The Amsterdam site, which is currently under construction and was acquired by Virtu through a lease agreement, formerly served as a data center for ING Bank. Virtu is currently building out the center to create an infrastructure that is compatible with the increased power and cooling requirements of current data center equipment, such as high power density (HPD) deployments. Equinix will immediately be involved in the design and modernization of this site, bringing its world class expertise in next generation data center design.
“With our successful expansion into Europe last year, Equinix broadened its ability to provide customers with a comprehensive global data center and interconnection services platform across North America, Europe and Asia-Pacific,” said Steve Smith, president and CEO of Equinix. “Amsterdam is an important location for our primary customer segments, including network service providers, digital content providers, financial services companies and enterprises, and we see significant demand from them as we extend our network-neutral operations to this market.”
“As an increasing number of multinational corporations are selecting the Netherlands as a base for serving the European market, the region has become a strategic market for premium data center and interconnection services,” said Guy Willner, president of Equinix Europe. “In addition, the presence of AMS-IX, the largest Internet exchange in Europe, makes Amsterdam an important hub for the networks serving the continent. We are thrilled to add Virtu's seasoned team and customer base in the Netherlands to Equinix.”
“We know Equinix well as a fellow IX service provider and professional neutral colocation provider in the U.S. and other European markets and, since the early days of the Internet, had a positive and professional working relationship,” said Job Witteman CEO of AMS-IX. “We particularly value that they understand our market and as a consequence look favorably upon Equinix coming to Amsterdam.” Witteman further noted that AMS-IX is planning to further expand in the first half of this year adding another professional and network neutral data-center in the city and is in positive discussions with Equinix regarding their new Amsterdam location.

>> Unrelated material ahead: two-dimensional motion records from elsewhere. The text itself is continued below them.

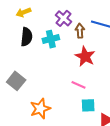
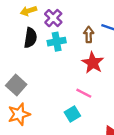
purple cross: (63, 18) -> (53, 18), moved
cyan square: (88, 105) -> (72, 114), moved, turned -32
orange star: (40, 109) -> (19, 114), moved

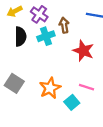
brown arrow: (89, 34) -> (64, 25), moved
pink line: (84, 93) -> (86, 87), moved
orange star: (19, 114) -> (50, 88), moved

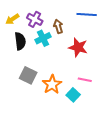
gray square: (14, 83) -> (28, 75), moved

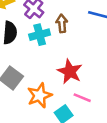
red star: (78, 47) -> (70, 72), moved

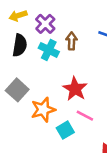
cyan cross: (40, 35) -> (49, 50), turned 36

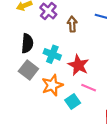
black semicircle: (20, 45) -> (27, 43), moved
cyan cross: (49, 50) -> (52, 54), moved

Equinix intends to invest a total of $48 million for the acquisition of Virtu, the anticipated capital expenditures associated with the build-out of the Amsterdam site and the assumption of debt. This transaction is not expected to negatively impact Equinix's previously announced 2008 revenue and EBITDA guidance. The company will provide further detail on this transaction on its Q4 results conference call on February 13, 2008.
This press release contains forward-looking statements that involve risks and uncertainties. Actual results may differ materially from expectations discussed in such forward-looking statements. Factors that might cause such differences include, but are not limited to, the challenges of acquiring, operating and constructing IBX centers and developing, deploying and delivering Equinix services; unanticipated costs or difficulties relating to the integration of IXEurope into Equinix; a failure to receive significant revenue from customers in recently built out data centers; failure to complete any financing arrangements contemplated from time to time; competition from existing and new competitors; the ability to generate sufficient cash flow or otherwise obtain funds to repay new or outstanding indebtedness; the loss or decline in business from our key customers; the results of any litigation relating to past stock option grants and practices; and other risks described from time to time in Equinix's filings with the Securities and Exchange Commission. In particular, see Equinix's recent quarterly and annual reports filed with the Securities and Exchange Commission, copies of which are available upon request from Equinix. Equinix does not assume any obligation to update the forward-looking information contained in this press release.